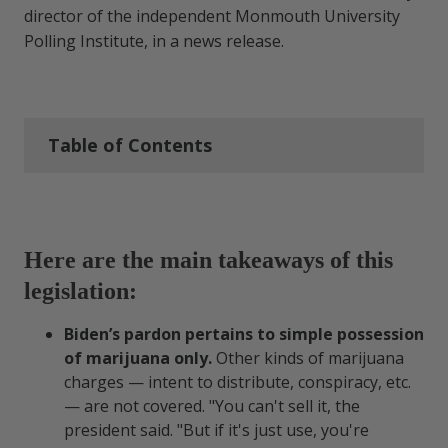
director of the independent Monmouth University
Polling Institute, in a news release.
Table of Contents
Here are the main takeaways of
this legislation:
Here are the main takeaways of this
legislation:
Why the Marijuana Pardon’s
Important
Biden’s pardon pertains to simple possession
of marijuana only.
Other kinds of marijuana
It’s a Promising First Baby Step for
charges — intent to distribute, conspiracy, etc.
Cannabis Reform
— are not covered. "You can't sell it, the
president said. "But if it's just use, you're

☆ ☆ ☆ ☆

■ Task
When the word "Here" shows up in a line of the entries, pull that line out.

■ Finished exercise
Here are the main takeaways of
Here are the main takeaways of this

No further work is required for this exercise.